Friday, May 27, 2011

Fatal Attraction

(Michael Grant, 1980)

No not THAT Fatal Attraction. This mess is at least interesting for its obsessively perverse sexuality – about 15 years ahead of the Canuck cinema curve. After a freak head-on collision, psychology professor Stephen Lack and psychotherapist Sally Kellerman progress from hostile litigiousness to red-hot amour fou, in an extramarital affair whose fanciful play-acting goes dangerously over the top in record time. In fact, it frequently seems like all of the character and plot development are happening off screen; relationships shift and mutate so quickly that the protagonists become completely unknowable and credibility is strained to the breaking point. On what planet does a university professor barge into a loaded restaurant, humiliate random diners, fire a loaded handgun into the glassware, and stage a mock-kidnapping without repercussions?
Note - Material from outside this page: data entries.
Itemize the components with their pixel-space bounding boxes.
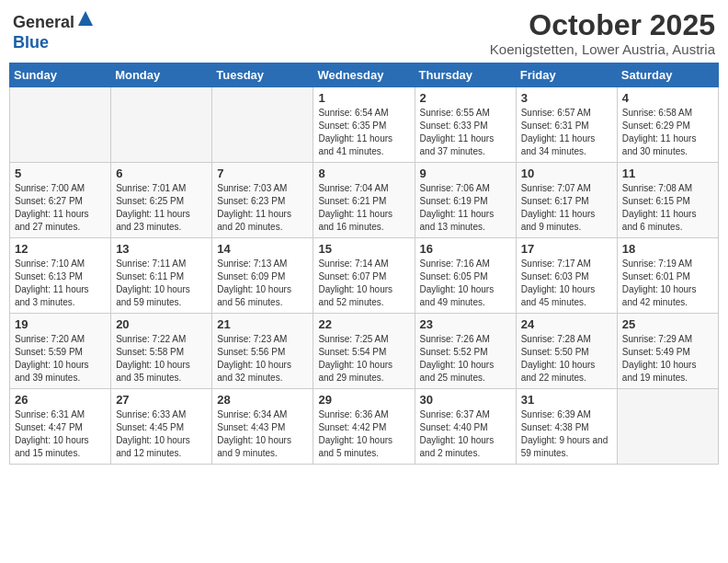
- location: Koenigstetten, Lower Austria, Austria: [490, 41, 715, 57]
- calendar-day-cell: 18Sunrise: 7:19 AMSunset: 6:01 PMDayligh…: [617, 238, 718, 314]
- day-number: 13: [116, 242, 207, 256]
- day-info: Sunrise: 7:03 AMSunset: 6:23 PMDaylight:…: [217, 182, 308, 234]
- day-number: 2: [420, 91, 511, 105]
- calendar-week-row: 1Sunrise: 6:54 AMSunset: 6:35 PMDaylight…: [10, 87, 719, 163]
- calendar-week-row: 26Sunrise: 6:31 AMSunset: 4:47 PMDayligh…: [10, 389, 719, 465]
- calendar-day-cell: 20Sunrise: 7:22 AMSunset: 5:58 PMDayligh…: [111, 314, 212, 389]
- day-number: 7: [217, 167, 308, 180]
- day-info: Sunrise: 6:54 AMSunset: 6:35 PMDaylight:…: [318, 107, 409, 158]
- calendar-day-cell: 6Sunrise: 7:01 AMSunset: 6:25 PMDaylight…: [111, 163, 212, 238]
- day-info: Sunrise: 7:07 AMSunset: 6:17 PMDaylight:…: [521, 182, 612, 234]
- logo-blue-text: Blue: [13, 33, 49, 52]
- calendar-day-cell: 30Sunrise: 6:37 AMSunset: 4:40 PMDayligh…: [415, 389, 516, 465]
- calendar-day-cell: 14Sunrise: 7:13 AMSunset: 6:09 PMDayligh…: [212, 238, 313, 314]
- day-of-week-header: Friday: [516, 63, 617, 87]
- day-number: 3: [521, 91, 612, 105]
- day-info: Sunrise: 7:10 AMSunset: 6:13 PMDaylight:…: [15, 258, 106, 309]
- day-number: 14: [217, 242, 308, 256]
- calendar-day-cell: [212, 87, 313, 163]
- calendar-day-cell: 11Sunrise: 7:08 AMSunset: 6:15 PMDayligh…: [617, 163, 718, 238]
- day-number: 15: [318, 242, 409, 256]
- calendar-day-cell: 17Sunrise: 7:17 AMSunset: 6:03 PMDayligh…: [516, 238, 617, 314]
- svg-marker-0: [78, 11, 93, 26]
- calendar-day-cell: 27Sunrise: 6:33 AMSunset: 4:45 PMDayligh…: [111, 389, 212, 465]
- day-number: 12: [15, 242, 106, 256]
- calendar-day-cell: 19Sunrise: 7:20 AMSunset: 5:59 PMDayligh…: [10, 314, 111, 389]
- day-number: 18: [622, 242, 713, 256]
- day-number: 25: [622, 317, 713, 331]
- calendar-day-cell: 26Sunrise: 6:31 AMSunset: 4:47 PMDayligh…: [10, 389, 111, 465]
- calendar-day-cell: 22Sunrise: 7:25 AMSunset: 5:54 PMDayligh…: [313, 314, 415, 389]
- day-info: Sunrise: 7:08 AMSunset: 6:15 PMDaylight:…: [622, 182, 713, 234]
- calendar-day-cell: 7Sunrise: 7:03 AMSunset: 6:23 PMDaylight…: [212, 163, 313, 238]
- day-of-week-header: Sunday: [10, 63, 111, 87]
- day-info: Sunrise: 6:33 AMSunset: 4:45 PMDaylight:…: [116, 408, 207, 460]
- calendar-day-cell: [111, 87, 212, 163]
- day-number: 30: [420, 393, 511, 407]
- calendar-header-row: SundayMondayTuesdayWednesdayThursdayFrid…: [10, 63, 719, 87]
- day-number: 9: [420, 167, 511, 180]
- day-number: 20: [116, 317, 207, 331]
- calendar-day-cell: 15Sunrise: 7:14 AMSunset: 6:07 PMDayligh…: [313, 238, 415, 314]
- day-of-week-header: Wednesday: [313, 63, 415, 87]
- calendar-day-cell: 4Sunrise: 6:58 AMSunset: 6:29 PMDaylight…: [617, 87, 718, 163]
- day-info: Sunrise: 6:55 AMSunset: 6:33 PMDaylight:…: [420, 107, 511, 158]
- day-number: 6: [116, 167, 207, 180]
- day-number: 19: [15, 317, 106, 331]
- calendar-day-cell: 1Sunrise: 6:54 AMSunset: 6:35 PMDaylight…: [313, 87, 415, 163]
- day-info: Sunrise: 7:04 AMSunset: 6:21 PMDaylight:…: [318, 182, 409, 234]
- calendar-week-row: 19Sunrise: 7:20 AMSunset: 5:59 PMDayligh…: [10, 314, 719, 389]
- day-number: 29: [318, 393, 409, 407]
- day-number: 11: [622, 167, 713, 180]
- day-info: Sunrise: 7:00 AMSunset: 6:27 PMDaylight:…: [15, 182, 106, 234]
- logo-general-text: General: [13, 13, 74, 31]
- day-info: Sunrise: 7:22 AMSunset: 5:58 PMDaylight:…: [116, 333, 207, 385]
- day-number: 1: [318, 91, 409, 105]
- day-info: Sunrise: 6:31 AMSunset: 4:47 PMDaylight:…: [15, 408, 106, 460]
- calendar-day-cell: 31Sunrise: 6:39 AMSunset: 4:38 PMDayligh…: [516, 389, 617, 465]
- day-of-week-header: Saturday: [617, 63, 718, 87]
- day-number: 24: [521, 317, 612, 331]
- calendar-day-cell: 24Sunrise: 7:28 AMSunset: 5:50 PMDayligh…: [516, 314, 617, 389]
- day-number: 5: [15, 167, 106, 180]
- day-of-week-header: Thursday: [415, 63, 516, 87]
- day-number: 23: [420, 317, 511, 331]
- day-info: Sunrise: 7:23 AMSunset: 5:56 PMDaylight:…: [217, 333, 308, 385]
- day-info: Sunrise: 6:37 AMSunset: 4:40 PMDaylight:…: [420, 408, 511, 460]
- day-number: 8: [318, 167, 409, 180]
- calendar-day-cell: [10, 87, 111, 163]
- day-number: 21: [217, 317, 308, 331]
- calendar-day-cell: 28Sunrise: 6:34 AMSunset: 4:43 PMDayligh…: [212, 389, 313, 465]
- day-info: Sunrise: 7:19 AMSunset: 6:01 PMDaylight:…: [622, 258, 713, 309]
- day-info: Sunrise: 6:36 AMSunset: 4:42 PMDaylight:…: [318, 408, 409, 460]
- day-info: Sunrise: 7:25 AMSunset: 5:54 PMDaylight:…: [318, 333, 409, 385]
- calendar-day-cell: 9Sunrise: 7:06 AMSunset: 6:19 PMDaylight…: [415, 163, 516, 238]
- day-number: 10: [521, 167, 612, 180]
- day-info: Sunrise: 7:11 AMSunset: 6:11 PMDaylight:…: [116, 258, 207, 309]
- calendar-day-cell: 21Sunrise: 7:23 AMSunset: 5:56 PMDayligh…: [212, 314, 313, 389]
- day-number: 16: [420, 242, 511, 256]
- calendar-day-cell: 3Sunrise: 6:57 AMSunset: 6:31 PMDaylight…: [516, 87, 617, 163]
- calendar-table: SundayMondayTuesdayWednesdayThursdayFrid…: [9, 63, 719, 465]
- calendar-day-cell: 16Sunrise: 7:16 AMSunset: 6:05 PMDayligh…: [415, 238, 516, 314]
- day-info: Sunrise: 6:58 AMSunset: 6:29 PMDaylight:…: [622, 107, 713, 158]
- day-info: Sunrise: 7:01 AMSunset: 6:25 PMDaylight:…: [116, 182, 207, 234]
- calendar-day-cell: 10Sunrise: 7:07 AMSunset: 6:17 PMDayligh…: [516, 163, 617, 238]
- calendar-day-cell: 2Sunrise: 6:55 AMSunset: 6:33 PMDaylight…: [415, 87, 516, 163]
- calendar-day-cell: 12Sunrise: 7:10 AMSunset: 6:13 PMDayligh…: [10, 238, 111, 314]
- day-number: 27: [116, 393, 207, 407]
- page-header: General Blue October 2025 Koenigstetten,…: [9, 9, 719, 57]
- day-number: 22: [318, 317, 409, 331]
- calendar-day-cell: 5Sunrise: 7:00 AMSunset: 6:27 PMDaylight…: [10, 163, 111, 238]
- day-info: Sunrise: 7:20 AMSunset: 5:59 PMDaylight:…: [15, 333, 106, 385]
- day-of-week-header: Tuesday: [212, 63, 313, 87]
- calendar-day-cell: [617, 389, 718, 465]
- logo-icon: [76, 9, 95, 28]
- day-info: Sunrise: 7:17 AMSunset: 6:03 PMDaylight:…: [521, 258, 612, 309]
- day-info: Sunrise: 7:26 AMSunset: 5:52 PMDaylight:…: [420, 333, 511, 385]
- month-title: October 2025: [490, 9, 715, 41]
- calendar-week-row: 12Sunrise: 7:10 AMSunset: 6:13 PMDayligh…: [10, 238, 719, 314]
- day-of-week-header: Monday: [111, 63, 212, 87]
- calendar-day-cell: 25Sunrise: 7:29 AMSunset: 5:49 PMDayligh…: [617, 314, 718, 389]
- day-info: Sunrise: 7:28 AMSunset: 5:50 PMDaylight:…: [521, 333, 612, 385]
And since when does the non-consenting mock-kidnappee wet her panties at the thrill of this arbitrary behaviour? With the dramatic context providing no substantial challenge to the banal realism of the era, the arbitrary eruptions of kink come off as desperate and disfiguring. Kellerman is all right under the circumstances and John Huston’s cameo is a charming afterthought, but Lack is bedeviled by the kind of atrocious post-dubbing that destroys your faith in a movie, and the entire first half is drenched in incongruous 80s synth-boppery, often with gratuitously literal lyrics that prod at the action like a Greek chorus with nothing to say.